→ Data
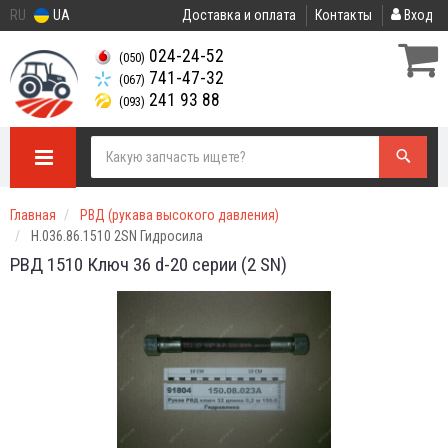
RU
UA
Доставка и оплата
Контакты
Вход
024-24-52
(050)
741-47-32
(067)
241 93 88
(093)
Главная
РВД (рукава высокого давления)
Н.036.86.1510 2SN Гидросила
РВД 1510 Ключ 36 d-20 серии
(2 SN)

→ What to work on
Although the records contain pictures, restate them word for word with those pictures left out.

→ Task response
RU
UA
Доставка и оплата
Контакты
Вход
024-24-52
(050)
741-47-32
(067)
241 93 88
(093)
Главная
РВД (рукава высокого давления)
Н.036.86.1510 2SN Гидросила
РВД 1510 Ключ 36 d-20 серии
(2 SN)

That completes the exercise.